Work task: Look at each line of the records and count those with "close" in them. Please answer with the count alone.

Document understanding data:
------------

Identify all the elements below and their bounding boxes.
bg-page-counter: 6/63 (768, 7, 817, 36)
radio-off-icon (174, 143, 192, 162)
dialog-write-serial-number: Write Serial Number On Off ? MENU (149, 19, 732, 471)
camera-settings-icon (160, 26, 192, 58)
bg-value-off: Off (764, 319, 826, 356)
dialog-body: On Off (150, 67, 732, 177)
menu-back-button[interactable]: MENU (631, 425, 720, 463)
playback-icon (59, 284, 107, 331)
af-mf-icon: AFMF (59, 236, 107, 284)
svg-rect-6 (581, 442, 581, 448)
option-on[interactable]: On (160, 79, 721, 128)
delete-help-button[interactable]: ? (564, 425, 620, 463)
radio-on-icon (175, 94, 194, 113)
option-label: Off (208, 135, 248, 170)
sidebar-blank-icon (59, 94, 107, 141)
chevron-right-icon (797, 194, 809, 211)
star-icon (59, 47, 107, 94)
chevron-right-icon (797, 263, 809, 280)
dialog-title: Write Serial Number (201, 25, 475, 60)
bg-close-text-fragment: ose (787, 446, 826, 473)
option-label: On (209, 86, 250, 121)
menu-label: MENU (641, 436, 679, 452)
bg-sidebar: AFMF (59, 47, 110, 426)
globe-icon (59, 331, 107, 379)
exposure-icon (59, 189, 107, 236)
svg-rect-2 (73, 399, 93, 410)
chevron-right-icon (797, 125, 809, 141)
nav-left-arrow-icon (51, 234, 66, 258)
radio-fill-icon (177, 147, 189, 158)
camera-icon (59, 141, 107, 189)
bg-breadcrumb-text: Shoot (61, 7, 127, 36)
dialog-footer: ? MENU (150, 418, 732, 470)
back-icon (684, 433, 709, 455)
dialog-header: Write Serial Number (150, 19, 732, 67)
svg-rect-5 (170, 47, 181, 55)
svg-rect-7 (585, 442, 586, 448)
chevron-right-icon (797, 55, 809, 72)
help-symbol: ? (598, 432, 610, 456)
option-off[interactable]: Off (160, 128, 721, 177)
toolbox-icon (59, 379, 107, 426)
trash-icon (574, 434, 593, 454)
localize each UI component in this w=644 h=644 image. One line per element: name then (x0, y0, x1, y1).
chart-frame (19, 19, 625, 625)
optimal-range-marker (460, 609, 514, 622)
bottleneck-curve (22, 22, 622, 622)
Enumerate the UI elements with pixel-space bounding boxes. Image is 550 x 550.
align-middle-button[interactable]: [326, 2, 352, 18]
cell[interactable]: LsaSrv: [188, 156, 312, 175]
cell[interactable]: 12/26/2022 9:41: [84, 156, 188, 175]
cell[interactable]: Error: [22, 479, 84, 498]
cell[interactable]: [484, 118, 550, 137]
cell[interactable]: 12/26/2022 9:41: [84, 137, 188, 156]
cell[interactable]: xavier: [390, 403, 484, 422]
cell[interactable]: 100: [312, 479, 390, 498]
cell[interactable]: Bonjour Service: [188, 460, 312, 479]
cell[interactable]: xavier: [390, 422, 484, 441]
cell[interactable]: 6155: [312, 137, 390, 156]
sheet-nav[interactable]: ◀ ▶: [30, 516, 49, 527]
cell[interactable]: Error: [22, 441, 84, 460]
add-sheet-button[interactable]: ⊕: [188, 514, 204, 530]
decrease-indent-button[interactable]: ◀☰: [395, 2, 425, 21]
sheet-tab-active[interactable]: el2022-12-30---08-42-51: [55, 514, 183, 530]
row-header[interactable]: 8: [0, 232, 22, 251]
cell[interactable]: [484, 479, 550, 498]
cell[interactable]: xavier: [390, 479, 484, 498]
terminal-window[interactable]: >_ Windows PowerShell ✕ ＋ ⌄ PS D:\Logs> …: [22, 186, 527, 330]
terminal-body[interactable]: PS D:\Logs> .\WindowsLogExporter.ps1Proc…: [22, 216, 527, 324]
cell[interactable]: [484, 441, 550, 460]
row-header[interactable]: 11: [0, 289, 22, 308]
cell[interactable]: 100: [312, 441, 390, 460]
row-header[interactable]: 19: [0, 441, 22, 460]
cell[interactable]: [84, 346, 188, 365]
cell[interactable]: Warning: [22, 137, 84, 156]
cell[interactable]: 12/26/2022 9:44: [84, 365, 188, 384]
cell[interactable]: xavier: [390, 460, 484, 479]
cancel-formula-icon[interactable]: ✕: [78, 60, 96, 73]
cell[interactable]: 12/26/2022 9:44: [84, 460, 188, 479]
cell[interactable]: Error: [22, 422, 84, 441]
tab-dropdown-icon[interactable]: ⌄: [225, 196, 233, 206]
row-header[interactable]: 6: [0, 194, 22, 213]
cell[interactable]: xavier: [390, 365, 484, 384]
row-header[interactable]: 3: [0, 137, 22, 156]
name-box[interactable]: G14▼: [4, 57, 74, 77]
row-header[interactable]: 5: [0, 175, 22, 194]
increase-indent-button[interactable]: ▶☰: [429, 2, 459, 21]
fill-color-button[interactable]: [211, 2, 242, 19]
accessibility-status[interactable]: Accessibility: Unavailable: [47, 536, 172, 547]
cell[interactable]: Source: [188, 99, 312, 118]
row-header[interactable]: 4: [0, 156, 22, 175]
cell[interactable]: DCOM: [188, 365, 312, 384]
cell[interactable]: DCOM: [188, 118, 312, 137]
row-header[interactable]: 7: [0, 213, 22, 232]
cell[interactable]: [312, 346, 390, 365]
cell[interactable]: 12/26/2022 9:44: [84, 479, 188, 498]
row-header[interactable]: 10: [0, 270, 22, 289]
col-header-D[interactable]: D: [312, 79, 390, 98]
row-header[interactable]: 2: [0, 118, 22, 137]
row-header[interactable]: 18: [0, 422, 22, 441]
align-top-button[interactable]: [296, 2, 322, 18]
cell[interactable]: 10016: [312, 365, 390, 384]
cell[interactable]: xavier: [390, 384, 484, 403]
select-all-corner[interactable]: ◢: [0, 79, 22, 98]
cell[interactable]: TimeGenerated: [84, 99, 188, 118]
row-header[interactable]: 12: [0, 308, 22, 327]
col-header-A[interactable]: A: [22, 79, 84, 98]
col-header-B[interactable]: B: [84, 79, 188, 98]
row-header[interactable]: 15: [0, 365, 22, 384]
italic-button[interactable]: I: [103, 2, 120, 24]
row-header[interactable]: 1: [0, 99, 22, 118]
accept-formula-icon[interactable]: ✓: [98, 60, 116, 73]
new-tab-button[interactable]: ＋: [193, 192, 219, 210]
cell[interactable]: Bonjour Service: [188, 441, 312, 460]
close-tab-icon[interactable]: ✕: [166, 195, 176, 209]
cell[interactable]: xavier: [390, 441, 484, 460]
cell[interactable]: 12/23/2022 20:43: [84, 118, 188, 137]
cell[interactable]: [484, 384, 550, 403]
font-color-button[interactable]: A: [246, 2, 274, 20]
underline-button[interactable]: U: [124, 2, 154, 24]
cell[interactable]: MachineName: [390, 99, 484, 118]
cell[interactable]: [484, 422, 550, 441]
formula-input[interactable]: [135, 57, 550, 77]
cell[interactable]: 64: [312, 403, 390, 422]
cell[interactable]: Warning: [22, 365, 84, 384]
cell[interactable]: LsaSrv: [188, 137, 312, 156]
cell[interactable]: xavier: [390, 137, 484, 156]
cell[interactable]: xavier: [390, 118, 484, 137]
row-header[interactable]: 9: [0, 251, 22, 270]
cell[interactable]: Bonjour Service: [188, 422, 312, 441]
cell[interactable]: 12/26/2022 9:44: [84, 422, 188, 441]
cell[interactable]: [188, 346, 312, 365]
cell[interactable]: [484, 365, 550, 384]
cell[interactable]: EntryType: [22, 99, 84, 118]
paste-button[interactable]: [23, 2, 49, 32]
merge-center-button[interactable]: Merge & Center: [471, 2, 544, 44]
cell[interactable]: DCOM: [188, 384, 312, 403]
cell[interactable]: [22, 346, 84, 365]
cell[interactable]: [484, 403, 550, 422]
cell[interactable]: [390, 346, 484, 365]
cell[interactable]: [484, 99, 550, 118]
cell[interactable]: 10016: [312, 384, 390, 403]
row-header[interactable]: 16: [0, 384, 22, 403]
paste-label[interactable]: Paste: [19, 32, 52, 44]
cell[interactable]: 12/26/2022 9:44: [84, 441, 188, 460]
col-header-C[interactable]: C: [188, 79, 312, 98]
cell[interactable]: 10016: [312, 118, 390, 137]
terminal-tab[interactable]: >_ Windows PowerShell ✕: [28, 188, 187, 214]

------------

Answer: 2